Social studies – this is my area . . . I became a sociologist and demographer – but next year, the friends you leave behind will move into social studies as well as history. Think for a moment of 13 weeks specializing in Montana history . . . of 13 weeks learning enough economics that you could CLEP the first college course . . . CLEP? College Level Examination Program – your friends might not learn enough at Trego to take the test and get credit – but I’m betting at least half of them would. Between the blocks and the trimesters, your friends will have experts preparing them for high school. In college, the teachers would be called adjunct faculty – coming in to teach what they are really, really good at teaching – subjects that they love.
Math? I spent 3 years with dear Mrs. Price – and may have moved ahead 3 months. Picture a math program that includes the real world applications of surveying, of forestry, of statistics. Math is power, math is fun – and next year, Trego’s students will be studying math in ways that use real world applications that make math fun and relevant.
English? Three teachers over a year let us have a teacher who loves grammar, a teacher who loves teaching speech and drama, and another who teaches writers.
I haven’t even started on the afternoon half-blocks. Picture a two-hour block taught by a professional artist on Monday, moving to Tuesday’s music class. When I went to High School from Trego, band wasn’t an option for me – I hadn’t taken the required classes in Junior High. We will be correcting that long-term omission. Picture 13 weeks of learning electrical wiring, followed by another 13 weeks emphasizing solar energy. I could go on – 3 trimesters and 5 blocks each week will let us offer fifteen artistic, vocational and PE classes each year. Who knows? We may even rebuild the greenhouse and get some horticulture going.

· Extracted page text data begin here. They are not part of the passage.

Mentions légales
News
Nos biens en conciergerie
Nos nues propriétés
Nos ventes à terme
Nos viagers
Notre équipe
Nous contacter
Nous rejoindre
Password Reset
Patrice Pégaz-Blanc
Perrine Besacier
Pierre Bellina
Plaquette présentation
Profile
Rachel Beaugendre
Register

The 21st Century perspective offers opportunities. We can’t out-Eureka Eureka. Eureka has a century of experience at developing outstanding athletic teams. We can’t out-Fortine Fortine – they still have their first school building in operation. Our first burned down, and our second was dismantled by Tommy and LeeRoy. We’re moving on to be the best Trego we can be.

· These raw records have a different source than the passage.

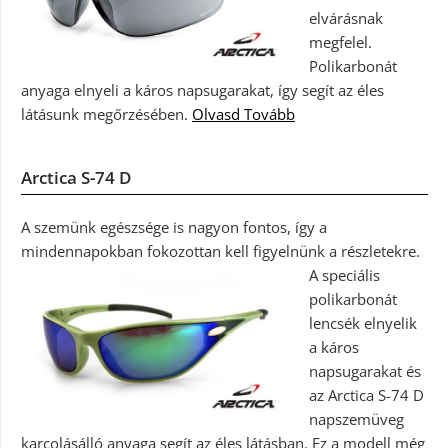
elvárásnak
megfelel.
Polikarbonát
anyaga elnyeli a káros napsugarakat, így segít az éles
látásunk megőrzésében.
Olvasd Tovább
Arctica S-74 D
A szemünk egészsége is nagyon fontos, így a
mindennapokban fokozottan kell figyelnünk a részletekre.
A speciális
polikarbonát
lencsék elnyelik
a káros
napsugarakat és
az Arctica S-74 D
napszemüveg
karcolásálló anyaga segít az éles látásban. Ez a modell még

This summer will see some additions to the playground – centered around the idea of individual, life-long sports. A combination frisbee golf and pitch and putt course will be set up – forms of golf that don’t require a lot of travel or expense (or break windows). We’re looking at a cross-country ski course for our students – I’ll cheerfully admit that the ability to use cross-country skis kept me employed for six or seven years. We’re talking about adding air-rifle training – all activities that qualify as PE and can be added to the afternoon half-blocks.
Fifty-nine years between us – and we’re both examples of the old model. That’s OK – previous graduates have shown that you can go anywhere from here. The world will provide you a living – you just have to work every day to collect it. Grab it with both hands – you’re the last of the old model. From your peer, over 50 years in the past, my heartfelt “Congratulations.” I envy the things that you will see.
These ideas sound just awesome! I have a once run which I don’t see manifesting in this speech. But, a concern. That Trego does not teach the socialist/communist ideals that will set children up to be the obedient robots of a globally ruled world. I hope there will be studies on our national history – flawed in many places as it was and is. I hope children will taught why this country exists and a sense of pride and ownership of it. As well as the concepts of freedom and responsibility and education and hard work and respect for something spiritual that makes for a successful life.